A Pneumatic Post Amputation Mobility (PPAM) Aid is a form of early walking aid (EWA) that is used for the rehabilitation of lower-extremity amputees immediately after healing from their operation. This is to initiate the gait training process by assisting the patient to walk while in an upright position, while at the same time not inducing any pressure that may inflict pain on the stump. EWAs are not intended to be used as long-term prosthetics, but rather a transition from post-operation to prosthetic use. The pneumatic aspect comes from the inflatable bags that act as a cushion between the user’s body and the aid’s frame. Other than the physical aspect of the PPAM Aid, early gait training also benefits the patient psychologically. The adjustable pneumatic bags combined with the scalable design of the frame makes the PPAM Aid a reasonable option for several patients. 

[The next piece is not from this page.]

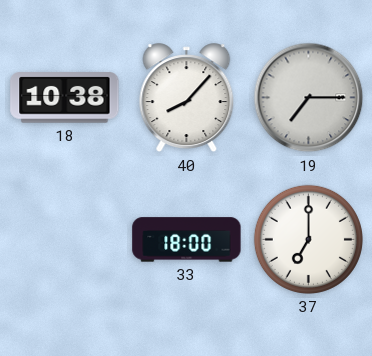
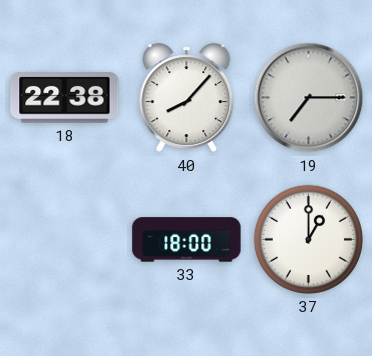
18: 10:38 -> 22:38
37: 7:00 -> 1:00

The PPAM Aid is made to be usable by both below-knee/transtibial and above-knee/transfemoral patients. However, it is worth noting that in both designs, the aid takes the shape of a leg with a locked knee; the aid’s frame is straight and fixed. This does not manifest a natural gait, and instead encourages the users to utilize a gait, such as limping, that accounts for the aid’s rigid structure. However, there have been attempts to address this problem. The Amputee Mobility Aid (AMA) is a form of an early walking device that was developed to allow transtibial amputees to manifest a more natural gait (Barnell et al, 2009). The hinge on the AMA allows the patient to change the movement of the lower portion of the walking aid by engaging their knee, thus producing a natural gait that eases the process of using an EWA. 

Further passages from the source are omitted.